Circulating Immune Markers for Prognostic Evaluation in Postoperative Lung Cancer Patients

Non-small cell lung cancer (NSCLC) remains the leading cause of cancer-related mortality worldwide, with surgical resection serving as the curative approach for early to intermediate stages. However, postoperative recurrence rates are high in stages IB (with high-risk features such as tumor >4 cm, poor differentiation, visceral pleural invasion, vascular invasion, or wedge resection) to IIIB, necessitating improved prognostic tools beyond TNM staging to optimize adjuvant therapies like chemotherapy or immunotherapy.

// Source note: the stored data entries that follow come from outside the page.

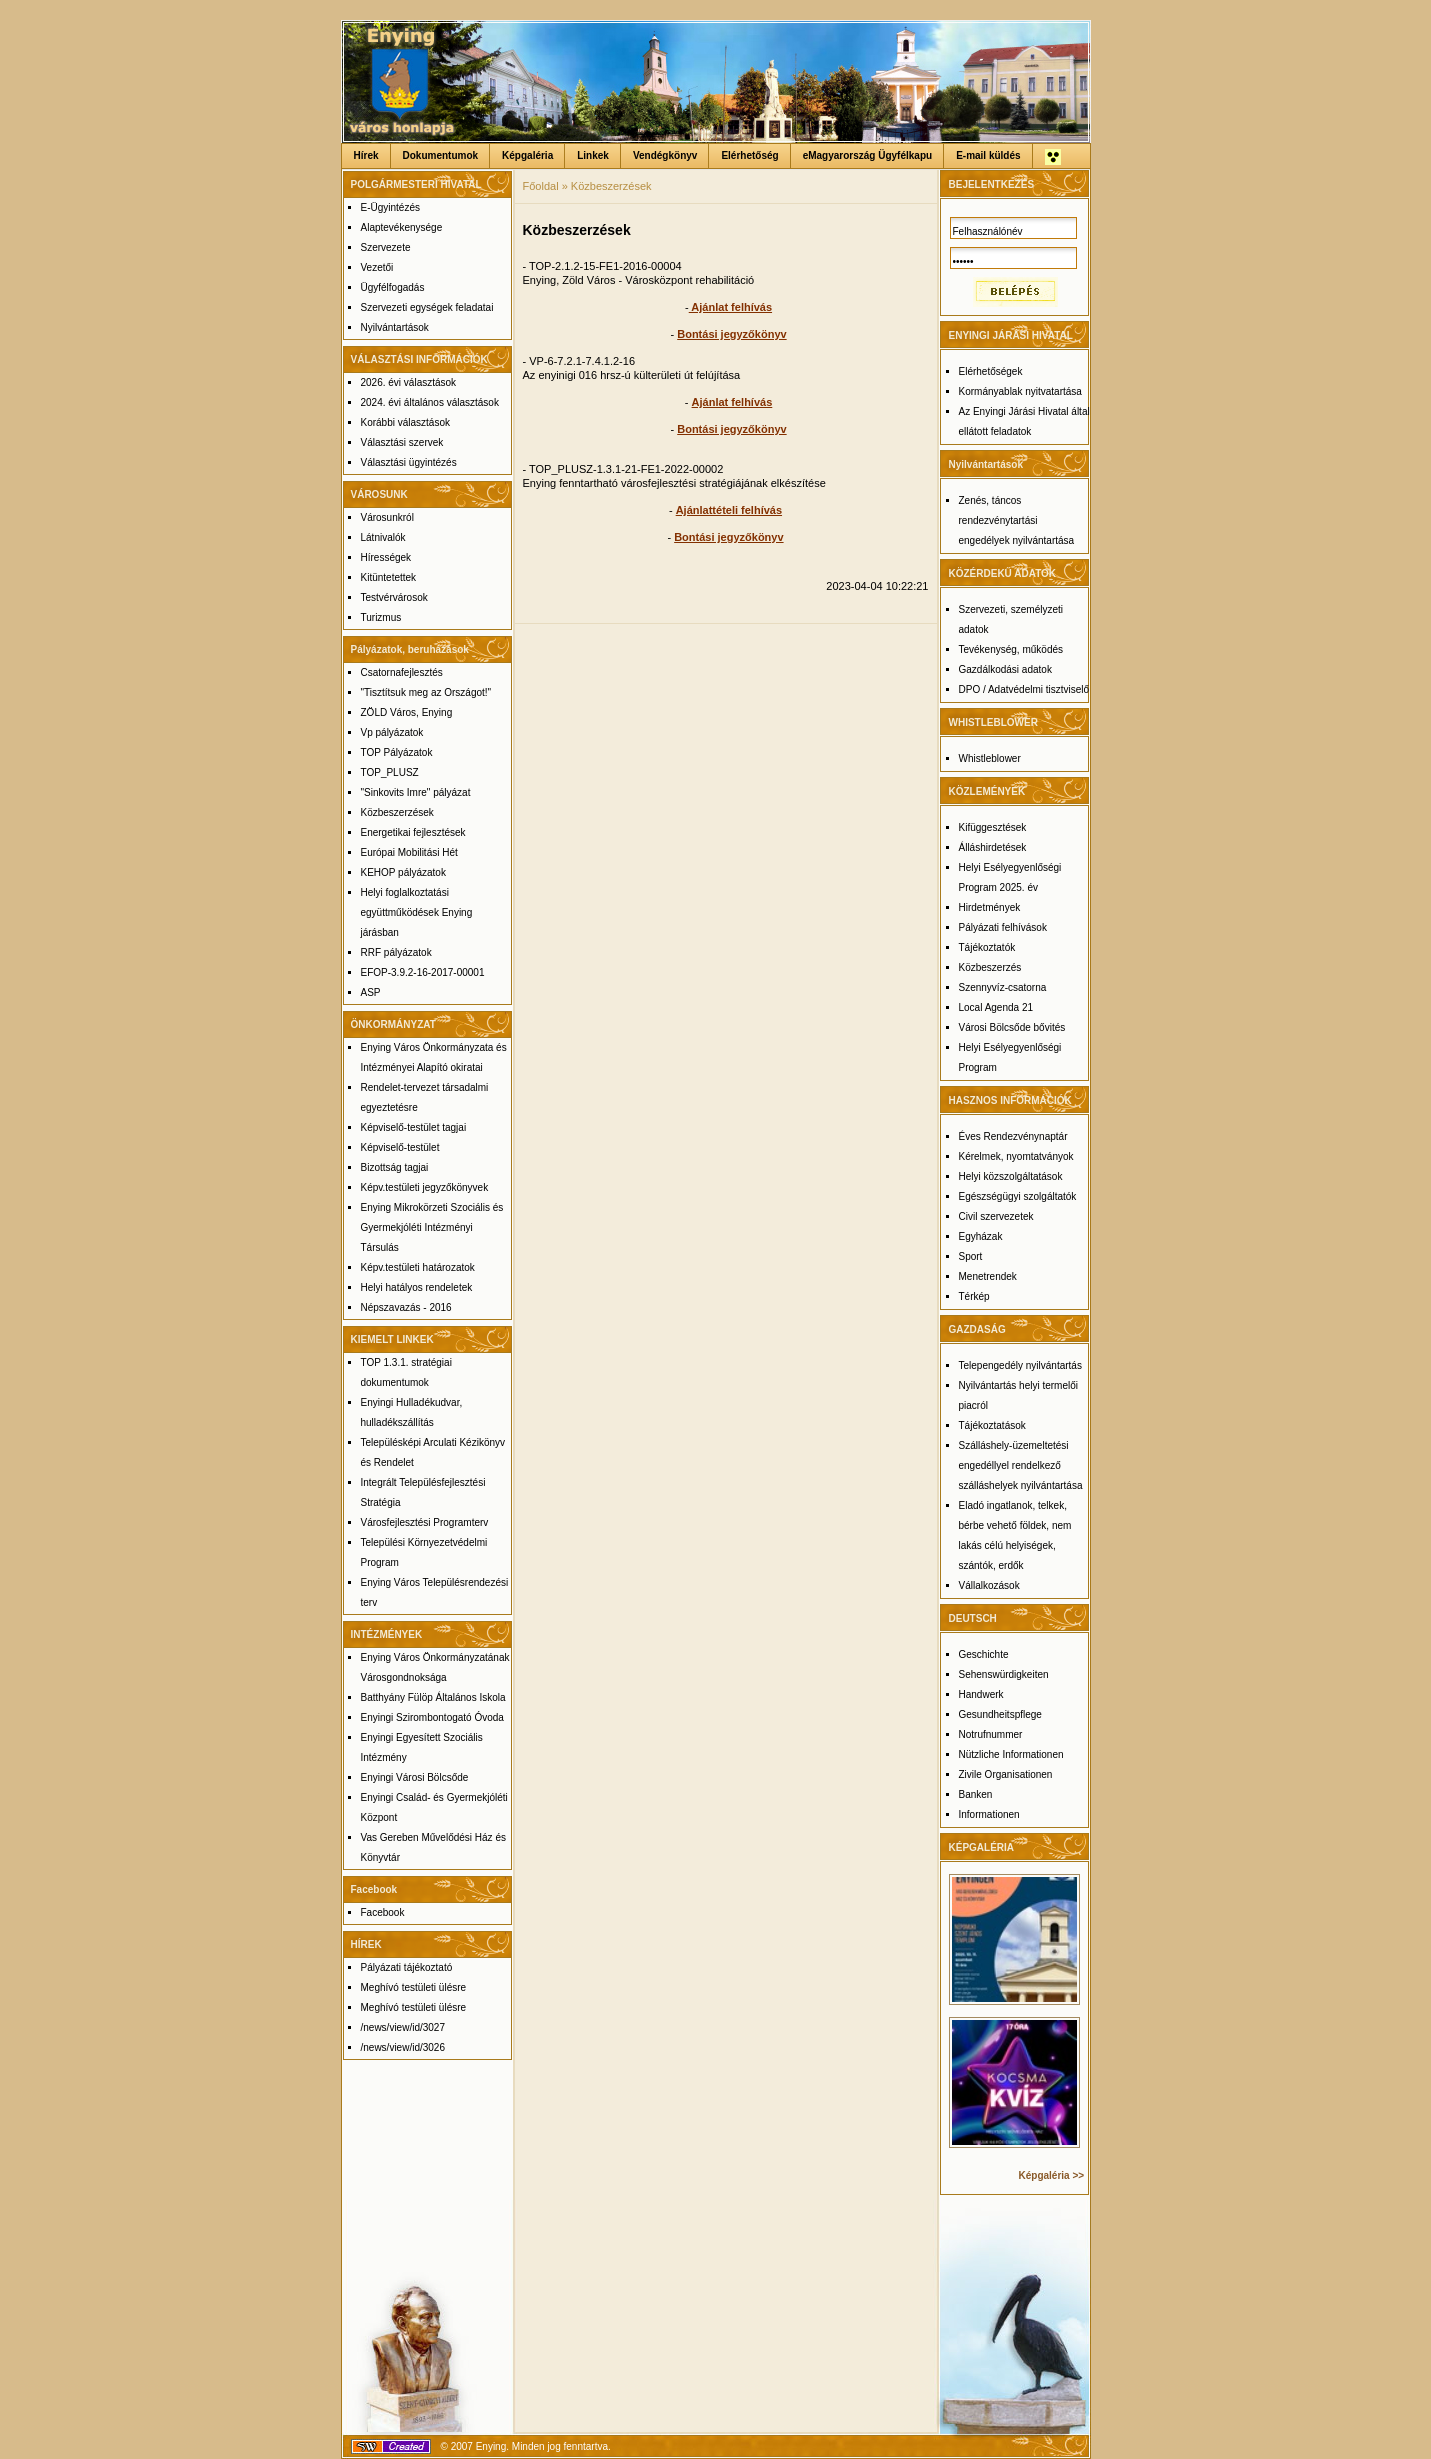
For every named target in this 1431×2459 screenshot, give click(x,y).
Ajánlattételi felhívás (729, 510)
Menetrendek (988, 1276)
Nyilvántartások (395, 327)
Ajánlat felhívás (730, 307)
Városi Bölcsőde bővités (1012, 1027)
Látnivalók (383, 537)
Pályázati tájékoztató (407, 1967)
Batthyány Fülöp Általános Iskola (433, 1697)
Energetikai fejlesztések (413, 832)
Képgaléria (527, 155)
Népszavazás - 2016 (406, 1307)
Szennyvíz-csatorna (1003, 987)
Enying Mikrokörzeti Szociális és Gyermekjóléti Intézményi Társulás (432, 1227)
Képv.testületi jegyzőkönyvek (425, 1187)
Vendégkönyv (665, 155)
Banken (976, 1794)
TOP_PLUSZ (390, 772)
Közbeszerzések (397, 812)
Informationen (989, 1814)
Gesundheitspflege (1000, 1714)
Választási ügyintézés (409, 462)
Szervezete (386, 247)
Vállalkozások (989, 1585)
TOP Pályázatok (397, 752)
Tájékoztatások (992, 1425)
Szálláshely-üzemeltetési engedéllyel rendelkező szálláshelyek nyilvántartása (1021, 1465)
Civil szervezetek (996, 1216)
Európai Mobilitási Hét (409, 852)
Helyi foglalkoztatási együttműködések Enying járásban (417, 912)
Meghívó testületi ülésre (414, 1987)
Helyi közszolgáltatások (1011, 1176)
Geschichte (984, 1654)
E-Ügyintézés (390, 207)
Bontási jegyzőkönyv (731, 334)
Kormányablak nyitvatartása (1020, 391)
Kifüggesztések (993, 827)
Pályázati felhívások (1003, 927)
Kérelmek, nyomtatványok (1016, 1156)
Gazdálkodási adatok (1005, 669)
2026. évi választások (409, 382)
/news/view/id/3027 (403, 2027)
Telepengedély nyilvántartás (1020, 1365)
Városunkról (387, 517)
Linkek (593, 155)
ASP (371, 992)
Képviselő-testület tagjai (414, 1127)
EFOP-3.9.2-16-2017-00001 (423, 972)
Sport (971, 1256)
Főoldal (541, 186)
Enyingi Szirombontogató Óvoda (432, 1717)
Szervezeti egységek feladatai (427, 307)
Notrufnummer (991, 1734)
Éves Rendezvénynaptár (1013, 1136)
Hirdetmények (990, 907)
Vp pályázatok (392, 732)
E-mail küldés (988, 155)
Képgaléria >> (1052, 2175)
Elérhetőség (749, 155)
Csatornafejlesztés (402, 672)
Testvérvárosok (394, 597)
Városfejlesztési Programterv (425, 1522)
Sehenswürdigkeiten (1004, 1674)
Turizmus (381, 617)
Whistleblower (990, 758)
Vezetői (377, 267)
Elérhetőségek (991, 371)
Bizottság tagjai (395, 1167)
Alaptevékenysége (402, 227)
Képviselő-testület (400, 1147)
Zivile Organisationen (1006, 1774)
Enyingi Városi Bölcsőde (415, 1777)
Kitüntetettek (389, 577)
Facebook (383, 1912)
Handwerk (981, 1694)
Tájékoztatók (987, 947)
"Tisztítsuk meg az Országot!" (426, 692)
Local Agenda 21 (996, 1007)
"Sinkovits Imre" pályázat (416, 792)
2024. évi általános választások (430, 402)
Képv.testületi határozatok (418, 1267)
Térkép (974, 1296)
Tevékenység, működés (1011, 649)
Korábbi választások (406, 422)
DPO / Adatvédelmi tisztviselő (1024, 689)
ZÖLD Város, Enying (407, 712)
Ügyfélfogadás (393, 287)
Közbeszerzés (990, 967)
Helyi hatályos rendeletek (417, 1287)
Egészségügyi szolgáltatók (1018, 1196)
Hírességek (386, 557)
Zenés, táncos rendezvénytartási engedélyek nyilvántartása (1017, 520)
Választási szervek (402, 442)
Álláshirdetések (993, 847)
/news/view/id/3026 (403, 2047)
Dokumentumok (441, 155)
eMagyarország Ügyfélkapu (868, 155)
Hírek (366, 155)
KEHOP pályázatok (403, 872)
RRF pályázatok (396, 952)
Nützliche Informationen (1011, 1754)
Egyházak (981, 1236)
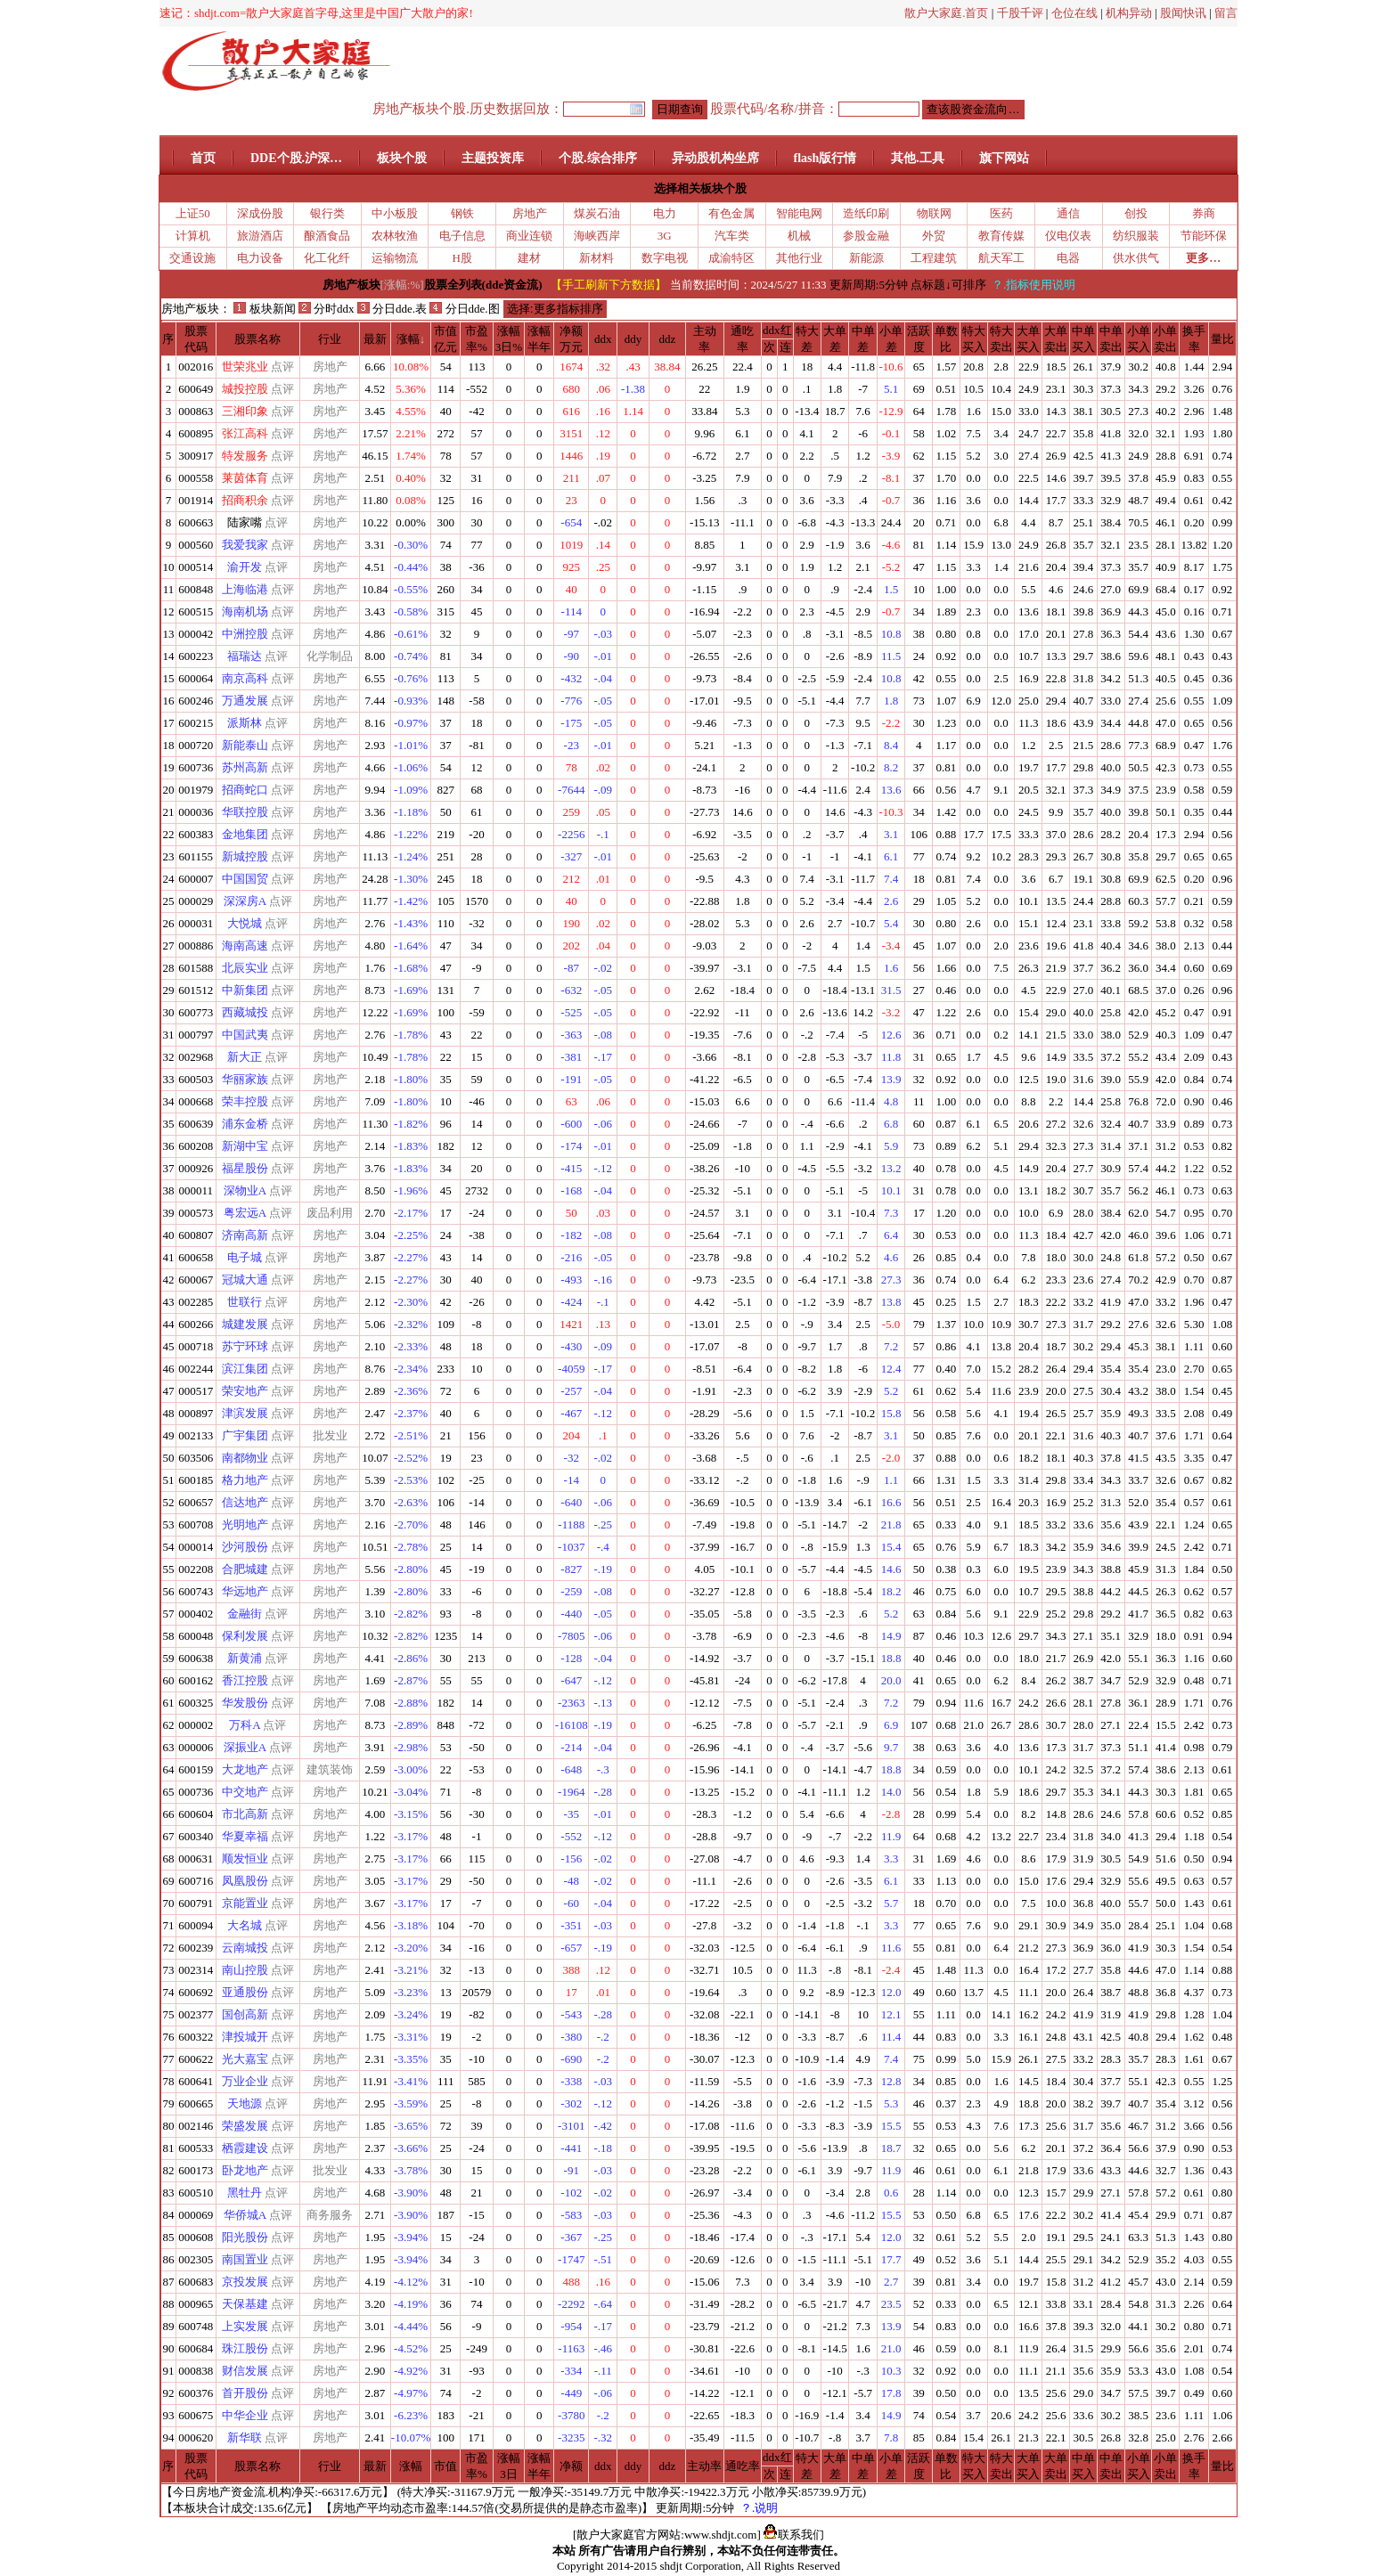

This study investigates peripheral blood immune markers as non-invasive prognostic indicators. Antigen-specific effector T cells (ETASTs) are identified via multiparametric flow cytometry, co-expressing CD137 (a T-cell activation marker) and IFN-γ (an effector cytokine) following ex vivo stimulation with tumor-associated antigens. The effector T cell to regulatory T cell ratio (Teff/Treg) reflects systemic immune homeostasis, with imbalances promoting tumor immune evasion.

Blood samples (approximately 10 mL) are collected preoperatively via venipuncture and processed within 4 hours. Peripheral blood mononuclear cells (PBMCs) are isolated using Ficoll density gradient centrifugation. For ETAST detection, PBMCs undergo stimulation with a peptide pool of common NSCLC antigens (e.g., NY-ESO-1, MAGE-A3) for 6 hours in the presence of brefeldin A, followed by intracellular staining and analysis on a BD FACSCanto II flow cytometer. Teff cells are defined as CD4+ or CD8+ T cells expressing IFN-γ, TNF-α, or IL-2; Treg cells as CD4+CD25+FoxP3+. Data acquisition targets at least 100,000 events per sample, with analysis using FlowJo software.

Follow-up includes clinical assessments every 3 months for the first 2 years, then every 6 months up to 3 years, monitoring recurrence via CT scans, PET-CT if indicated, and survival endpoints. Exploratory analyses may incorporate next-generation sequencing for driver mutations (e.g., EGFR, ALK) from tumor tissue to correlate with immune profiles.

Ethical considerations prioritize participant safety, with all procedures approved by the institutional review board. Data are de-identified and stored securely, complying with GCP standards.